Low Temperature Physics: 35, 48 (2009); https://doi.org/10.1063/1.3064908 (5 pages)
Физика Низких Температур: Том 35, Выпуск 1 (Январь 2009), c. 64-69    ( к оглавлению , назад )

Doped nanoparticles for optoelectronics applications

M. Godlewski1,2, E. Wolska2, and S. Yatsunenko1

1Institute of Physics Polish Academy of Sciences, Al.
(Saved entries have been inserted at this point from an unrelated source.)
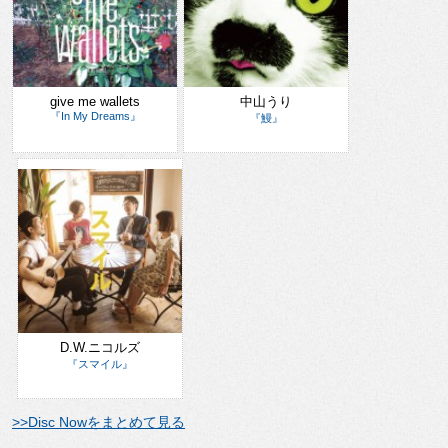
give me wallets
中山うり
『In My Dreams』
『鰻』
D.W.ニコルズ
『スマイル』
>>Disc Nowをまとめて見る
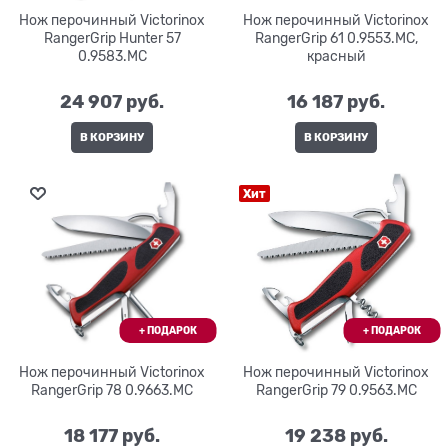
Нож перочинный Victorinox
Нож перочинный Victorinox
RangerGrip Hunter 57
RangerGrip 61 0.9553.MC,
0.9583.MC
красный
24 907
 руб.
16 187
 руб.
В КОРЗИНУ
В КОРЗИНУ
Хит
Нож перочинный Victorinox
Нож перочинный Victorinox
RangerGrip 78 0.9663.MC
RangerGrip 79 0.9563.MC
18 177
 руб.
19 238
 руб.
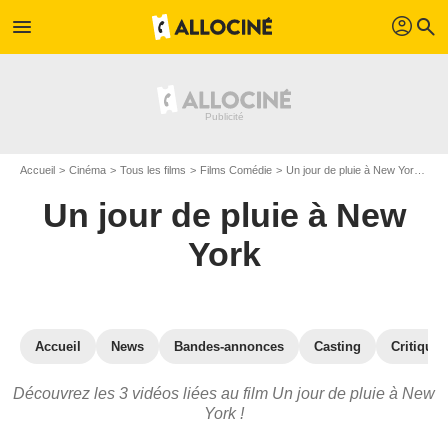
profil
menu
search
Accueil
Cinéma
Tous les films
Films Comédie
Un jour de pluie à New York
Vi
Un jour de pluie à New
York
Accueil
News
Bandes-annonces
Casting
Critiques
Découvrez les 3 vidéos liées au film Un jour de pluie à New
York !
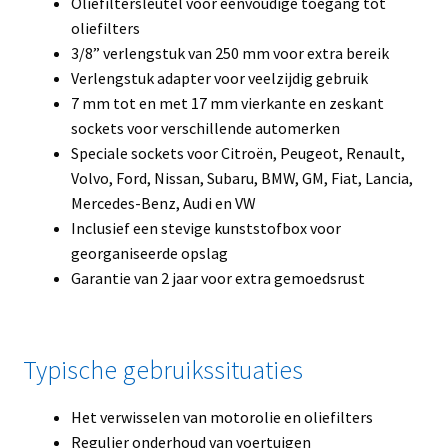
Oliefiltersleutel voor eenvoudige toegang tot
oliefilters
3/8” verlengstuk van 250 mm voor extra bereik
Verlengstuk adapter voor veelzijdig gebruik
7 mm tot en met 17 mm vierkante en zeskant
sockets voor verschillende automerken
Speciale sockets voor Citroën, Peugeot, Renault,
Volvo, Ford, Nissan, Subaru, BMW, GM, Fiat, Lancia,
Mercedes-Benz, Audi en VW
Inclusief een stevige kunststofbox voor
georganiseerde opslag
Garantie van 2 jaar voor extra gemoedsrust
Typische gebruikssituaties
Het verwisselen van motorolie en oliefilters
Regulier onderhoud van voertuigen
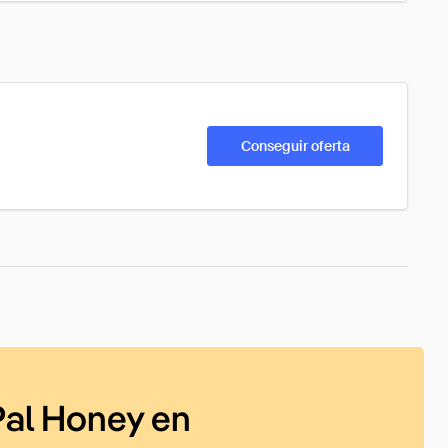
Conseguir oferta
al Honey en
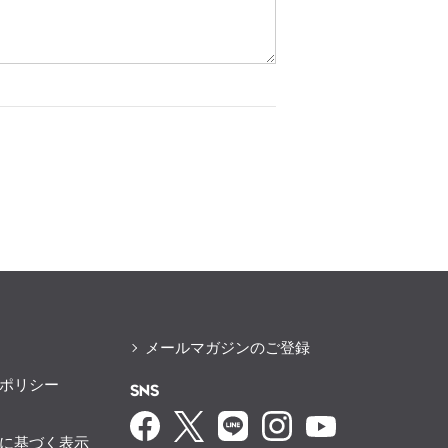
メールマガジンのご登録
ポリシー
SNS
に基づく表示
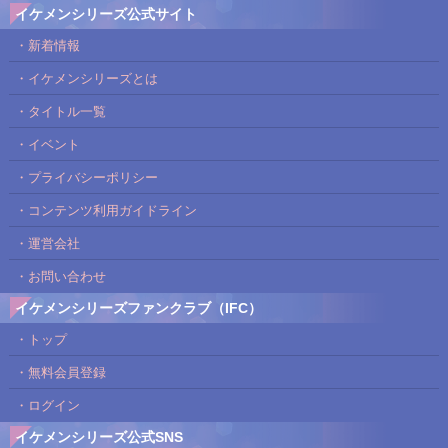
イケメンシリーズ公式サイト
・新着情報
・イケメンシリーズとは
・タイトル一覧
・イベント
・プライバシーポリシー
・コンテンツ利用ガイドライン
・運営会社
・お問い合わせ
イケメンシリーズファンクラブ（IFC）
・トップ
・無料会員登録
・ログイン
イケメンシリーズ公式SNS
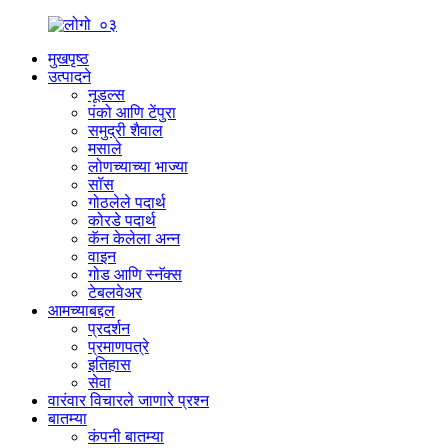
मुखपृष्ठ
उत्पादने
नूडल्स
पंको आणि टेंपुरा
समुद्री शैवाल
मसाले
लोणच्याच्या भाज्या
सॉस
गोठलेले पदार्थ
कोरडे पदार्थ
कॅन केलेला अन्न
वाइन
गोड आणि स्नॅक्स
टेबलवेअर
आमच्याबद्दल
प्रदर्शन
प्रमाणपत्रे
इतिहास
सेवा
वारंवार विचारले जाणारे प्रश्न
बातम्या
कंपनी बातम्या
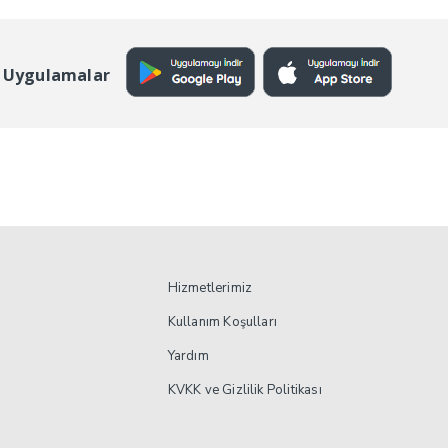
 Uygulamalar
Hizmetlerimiz
Kullanım Koşulları
Yardım
KVKK ve Gizlilik Politikası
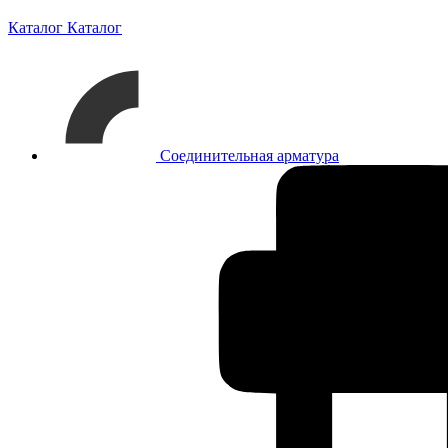
Каталог
Каталог
Соединительная арматура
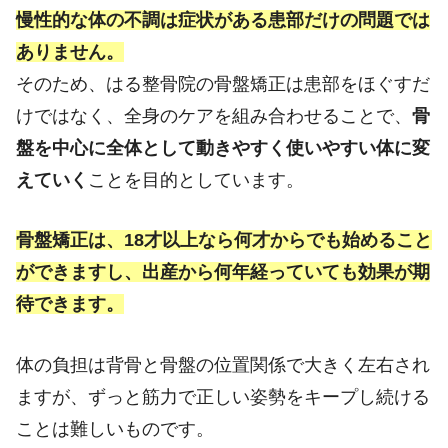
慢性的な体の不調は症状がある患部だけの問題では
ありません。
そのため、はる整骨院の骨盤矯正は患部をほぐすだ
けではなく、全身のケアを組み合わせることで、
骨
盤を中心に全体として動きやすく使いやすい体に変
えていく
ことを目的としています。
骨盤矯正は、18才以上なら何才からでも始めること
ができますし、出産から何年経っていても効果が期
待できます。
体の負担は背骨と骨盤の位置関係で大きく左右され
ますが、ずっと筋力で正しい姿勢をキープし続ける
ことは難しいものです。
Lotnikow 32/46, 02-668 Warsaw, Poland
E-mail: godlew@ifpan.edu.pl

2Department of Mathematics and Natural Sciences, College of Sciences, Cardinal S. Wyszyński University, Warsaw, Poland

A. Opalińska, J. Fidelus, and W. Łojkowski

Institute of High Pressure PAN «Unipress», Sokolowska 29/37, Warsaw, Poland

M. Zalewska and A. Kłonkowski

Faculty of Chemistry, University of Gdańsk, Sobieskiego 18, 80-952 Gdańsk, Poland

D. Kuritsyn

Institute for Physics of Microstructures Russian Academy of Science, GSP-105, Nizhny Novgorod, 603950 Russia

Received July 8, 2008


Nanoparticles of wide band gap materials doped with transition metal ions or rare earth ions are intensively studied for their possible applications in a new generation of light sources for an overhead illumination. In this work we discuss mechanisms of emission enhancement in nanoparticles doped with rare earth or/and transition metal ions. Arguments are presented that phosphors of nanosize may emit light more efficiently and thus be applied in practical optoelectronic devices.

PACS: 81.07.Wx Nanopowders;
PACS: 78.47.–p Spectroscopy of solid state dynamics;
PACS: 78.55.–m Photoluminescence, properties and materials;
PACS: 78.55.Hx Other solid inorganic materials.

Key words: excitation processes in nanoparticles, photon cascade processes.